Prolapse procedures with uterine preservation offer an alternative to colpopexy with hysterectomy. Few studies have examined the differences in anatomic or subjective outcomes following sacral hysteropexy versus sacral colpopexy with hysterectomy. This study sought to compare the ability of sacral hysteropexy and sacral colpopexy with hysterectomy to resist downward traction as an estimate of apical support in human cadavers.

METHODS:

Sacral hysteropexy was performed on unembalmed female cadavers. A metal bolt/washer was threaded through the uterine fundus, down the cervical canal. and out the vagina and fastened to a waxed surgical filament, which ran over a fixed pulley at the table's end. Successive weights were added to provide increasing loads on the uterine fundus, and the distances traversed by the fundus were recorded. The same process was repeated after completion of a total hysterectomy (with vaginal cuff closure) and subsequent sacral colpopexy in the same specimen. Data were analyzed using paired-sample t test and repeated-measures analysis of variance (Sigma Plot version 13.0), with P ≤ 0.05 considered statistically significant.

RESULTS:

Eight female cadavers were utilized.

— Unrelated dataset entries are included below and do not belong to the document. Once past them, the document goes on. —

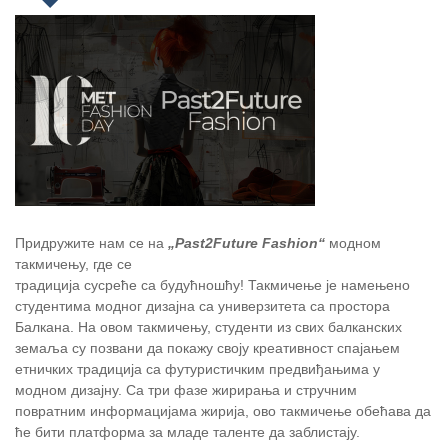
Придружите нам се на
„Past2Future Fashion“
модном
такмичењу, где се
традиција сусреће са будућношћу! Такмичење је намењено
студентима модног дизајна са универзитета са простора
Балкана. На овом такмичењу, студенти из свих балканских
земаља су позвани да покажу своју креативност спајањем
етничких традиција са футуристичким предвиђањима у
модном дизајну. Са три фазе жирирања и стручним
повратним информацијама жирија, ово такмичење обећава да
ће бити платформа за младе таленте да заблистају.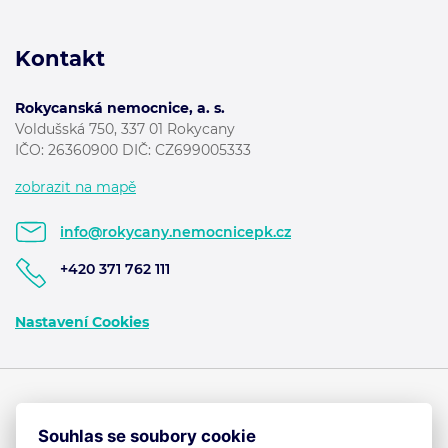
Kontakt
Rokycanská nemocnice, a. s.
Voldušská 750, 337 01 Rokycany
IČO: 26360900 DIČ: CZ699005333
zobrazit na mapě
info@rokycany.nemocnicepk.cz
+420 371 762 111
Nastavení Cookies
Souhlas se soubory cookie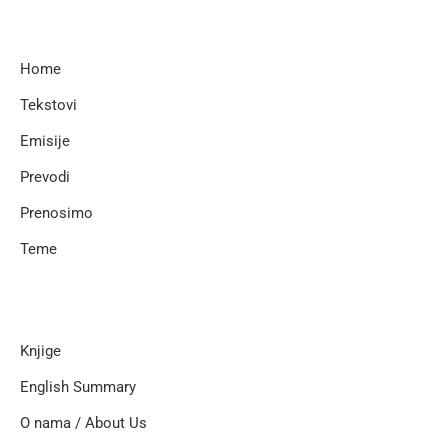
Home
Tekstovi
Emisije
Prevodi
Prenosimo
Teme
Knjige
English Summary
O nama / About Us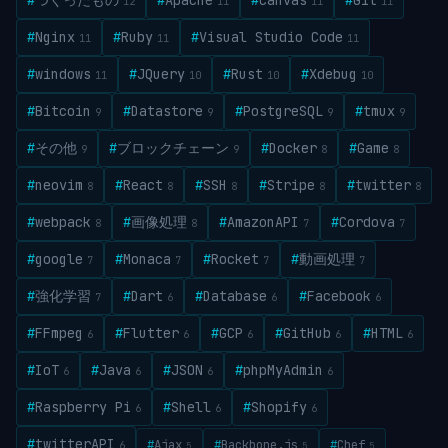
#
つくったもの
#
Apache
#
Canvas
#
Git
12
11
11
11
#
Nginx
#
Ruby
#
Visual Studio Code
11
11
11
#
windows
#
JQuery
#
Rust
#
Xdebug
11
10
10
10
#
Bitcoin
#
Datastore
#
PostgreSQL
#
tmux
9
9
9
9
#
その他
#
ブロックチェーン
#
Docker
#
Game
9
9
8
8
#
neovim
#
React
#
SSH
#
Stripe
#
twitter
8
8
8
8
8
#
webpack
#
画像処理
#
AmazonAPI
#
Cordova
8
8
7
7
#
google
#
Monaca
#
Rocket
#
動画処理
7
7
7
7
#
強化学習
#
Dart
#
Database
#
Facebook
7
6
6
6
#
FFmpeg
#
Flutter
#
GCP
#
GitHub
#
HTML
6
6
6
6
6
#
IoT
#
Java
#
JSON
#
phpMyAdmin
6
6
6
6
#
Raspberry Pi
#
Shell
#
Shopify
6
6
6
#
twitterAPI
#
Ajax
#
Backbone.js
#
Chef
6
5
5
5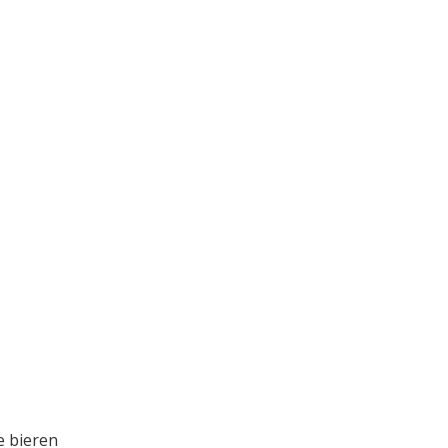
e bieren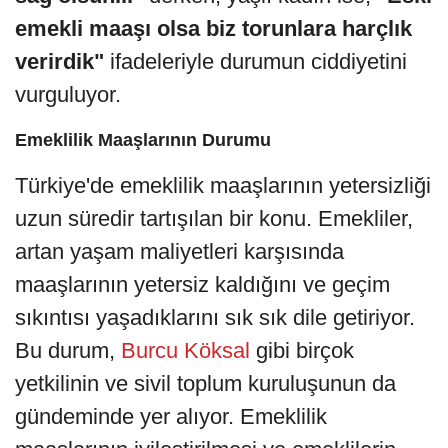
emekli maaşı olsa biz torunlara harçlık
verirdik"
ifadeleriyle durumun ciddiyetini
vurguluyor.
Emeklilik Maaşlarının Durumu
Türkiye'de emeklilik maaşlarının yetersizliği
uzun süredir tartışılan bir konu. Emekliler,
artan yaşam maliyetleri karşısında
maaşlarının yetersiz kaldığını ve geçim
sıkıntısı yaşadıklarını sık sık dile getiriyor.
Bu durum,
Burcu Köksal
gibi birçok
yetkilinin ve sivil toplum kuruluşunun da
gündeminde yer alıyor. Emeklilik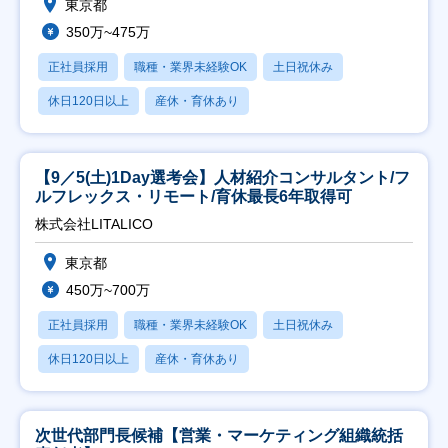
東京都
350万~475万
正社員採用
職種・業界未経験OK
土日祝休み
休日120日以上
産休・育休あり
【9／5(土)1Day選考会】人材紹介コンサルタント/フ
ルフレックス・リモート/育休最長6年取得可
株式会社LITALICO
東京都
450万~700万
正社員採用
職種・業界未経験OK
土日祝休み
休日120日以上
産休・育休あり
次世代部門長候補【営業・マーケティング組織統括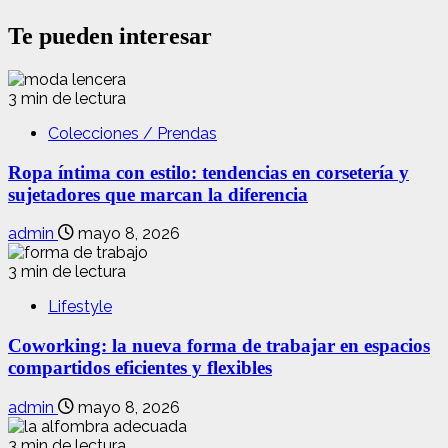
Te pueden interesar
3 min de lectura
Colecciones / Prendas
Ropa íntima con estilo: tendencias en corsetería y
sujetadores que marcan la diferencia
admin
mayo 8, 2026
3 min de lectura
Lifestyle
Coworking: la nueva forma de trabajar en espacios
compartidos eficientes y flexibles
admin
mayo 8, 2026
3 min de lectura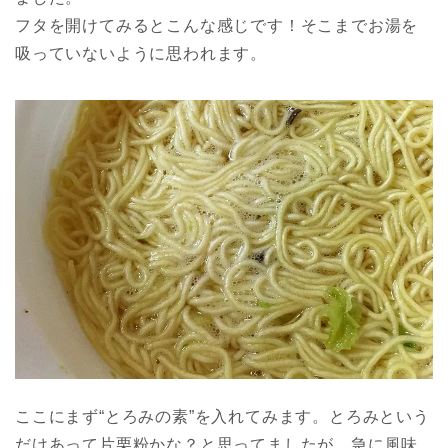
フタを開けてみるとこんな感じです！そこまでお湯を
吸っていないように思われます。
ここにまず“とろみの素”を入れてみます。とろみという
だけあって片栗粉かな？と思ってましたが、急に風味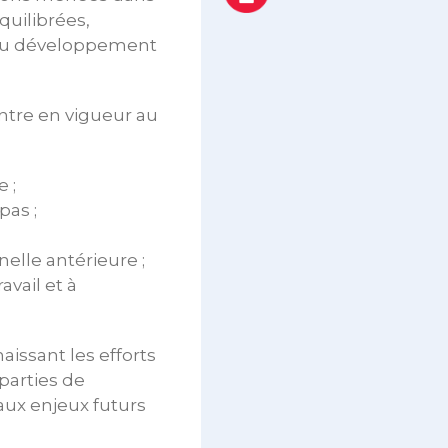
quilibrées,
s au développement
ntre en vigueur au
 ;
pas ;
elle antérieure ;
avail et à
aissant les efforts
parties de
aux enjeux futurs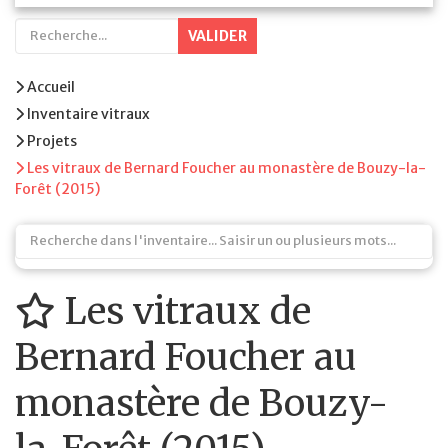
VALIDER
Accueil
Inventaire vitraux
Projets
Les vitraux de Bernard Foucher au monastère de Bouzy-la-
Forêt (2015)
Les vitraux de
Bernard Foucher au
monastère de Bouzy-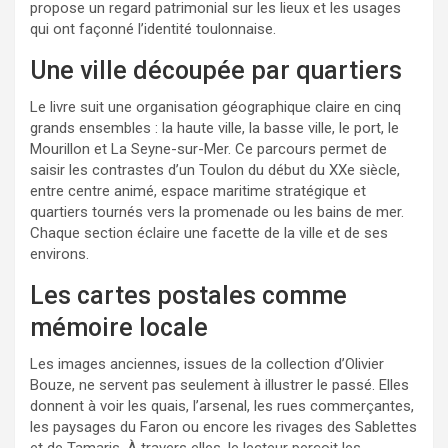
propose un regard patrimonial sur les lieux et les usages
qui ont façonné l’identité toulonnaise.
Une ville découpée par quartiers
Le livre suit une organisation géographique claire en cinq
grands ensembles : la haute ville, la basse ville, le port, le
Mourillon et La Seyne-sur-Mer. Ce parcours permet de
saisir les contrastes d’un Toulon du début du XXe siècle,
entre centre animé, espace maritime stratégique et
quartiers tournés vers la promenade ou les bains de mer.
Chaque section éclaire une facette de la ville et de ses
environs.
Les cartes postales comme
mémoire locale
Les images anciennes, issues de la collection d’Olivier
Bouze, ne servent pas seulement à illustrer le passé. Elles
donnent à voir les quais, l’arsenal, les rues commerçantes,
les paysages du Faron ou encore les rivages des Sablettes
et de Tamaris. À travers elles, le lecteur perçoit les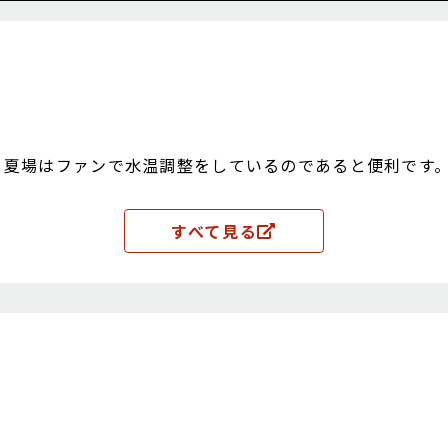
 夏場はファンで水温調整をしているのであると便利です
すべて見る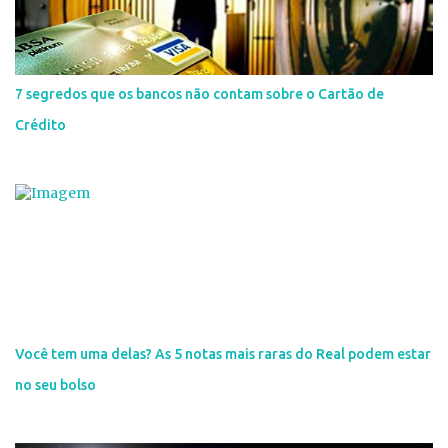
7 segredos que os bancos não contam sobre o Cartão de
Crédito
Você tem uma delas? As 5 notas mais raras do Real podem estar
no seu bolso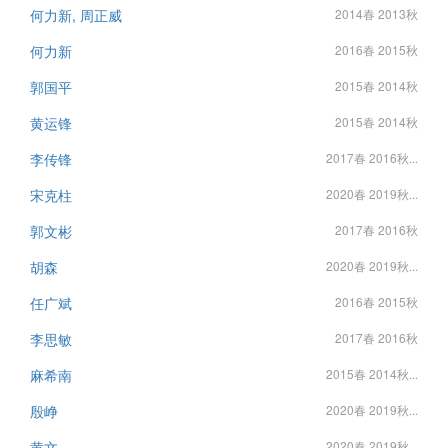
何力新, 周正威
2014春 2013秋
何力新
2016春 2015秋
郭国平
2015春 2014秋
黄运锋
2015春 2014秋
李传锋
2017春 2016秋...
宋克柱
2020春 2019秋...
郭文彬
2017春 2016秋
胡森
2020春 2019秋...
任广斌
2016春 2015秋
李思敏
2017春 2016秋
麻希南
2015春 2014秋...
殷峥
2020春 2019秋...
黄文
2020春 2019秋...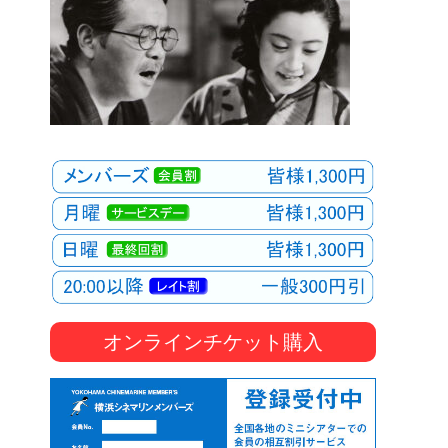
オンラインチケット購入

With the addition of each weight, the average distance traversed by the uterine fundus or vaginal cuff gradually increased. There were no statistical differences in the distances moved by the apex between sacral hysteropexy and total hysterectomy/sacral colpopexy.

CONCLUSIONS:

These results suggest that functional support provided by sacral hysteropexy and sacral colpopexy with hysterectomy may be similar. Further studies are needed to correlate these findings with patient satisfaction, which may vary despite similar anatomic results.